Segment Start: Extracted records

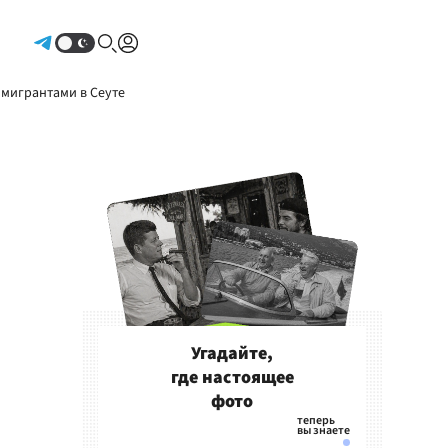
Авторизоваться
 мигрантами в Сеуте
Угадайте,
где настоящее
фото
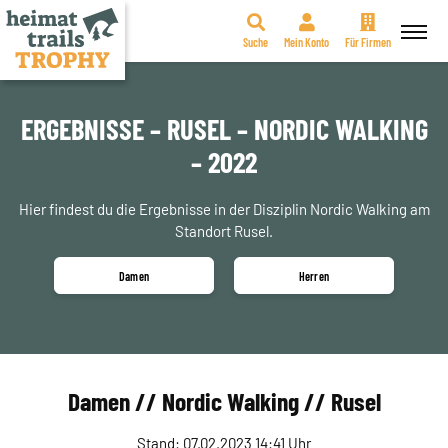
Suche
Mein Konto
Für Firmen
Zum
Inhalt
springen
ERGEBNISSE – RUSEL – NORDIC WALKING
– 2022
Hier findest du die Ergebnisse in der Disziplin Nordic Walking am
Standort Rusel.
Damen
Herren
Damen // Nordic Walking // Rusel
Stand: 07.02.2023 14:41 Uhr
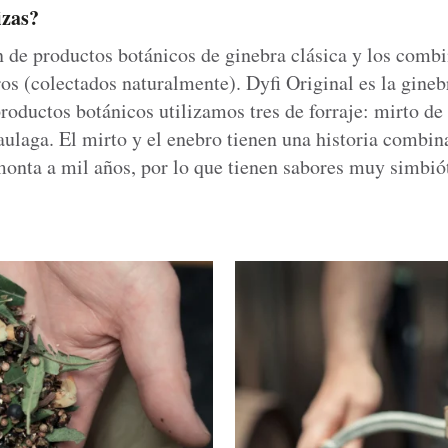
izas?
de productos botánicos de ginebra clásica y los comb
os (colectados naturalmente). Dyfi Original es la gine
oductos botánicos utilizamos tres de forraje: mirto de
 aulaga. El mirto y el enebro tienen una historia combi
monta a mil años, por lo que tienen sabores muy simbió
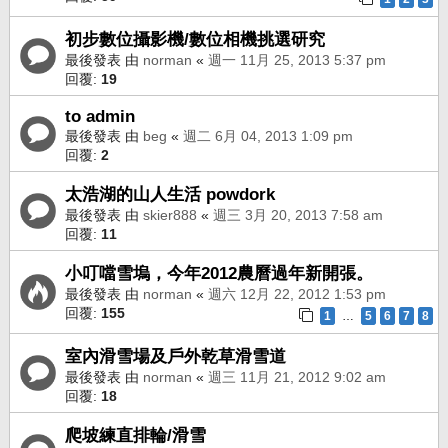
初步數位攝影機/數位相機挑選研究
最後發表 由
norman
«
週一 11月 25, 2013 5:37 pm
回覆:
19
to admin
最後發表 由
beg
«
週二 6月 04, 2013 1:09 pm
回覆:
2
太浩湖的山人生活 powdork
最後發表 由
skier888
«
週三 3月 20, 2013 7:58 am
回覆:
11
小叮噹雪塢，今年2012農曆過年新開張。
最後發表 由
norman
«
週六 12月 22, 2012 1:53 pm
回覆:
155
1
5
6
7
8
…
室內滑雪場及戶外乾草滑雪道
最後發表 由
norman
«
週三 11月 21, 2012 9:02 am
回覆:
18
爬坡練直排輪/滑雪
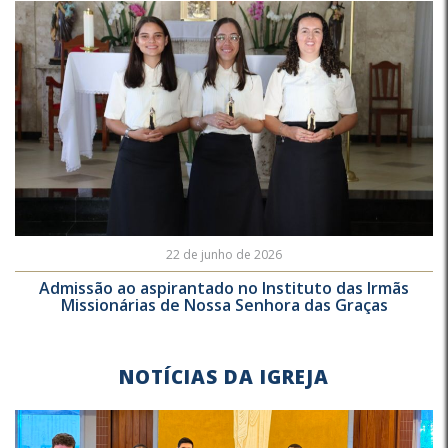
22 de junho de 2026
Admissão ao aspirantado no Instituto das Irmãs
Missionárias de Nossa Senhora das Graças
NOTÍCIAS DA IGREJA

Segment End: Extracted records

Task statement - The word "botánicos" appears in some lines of the records. Please work out how many and reply with that number only.

Response area - 2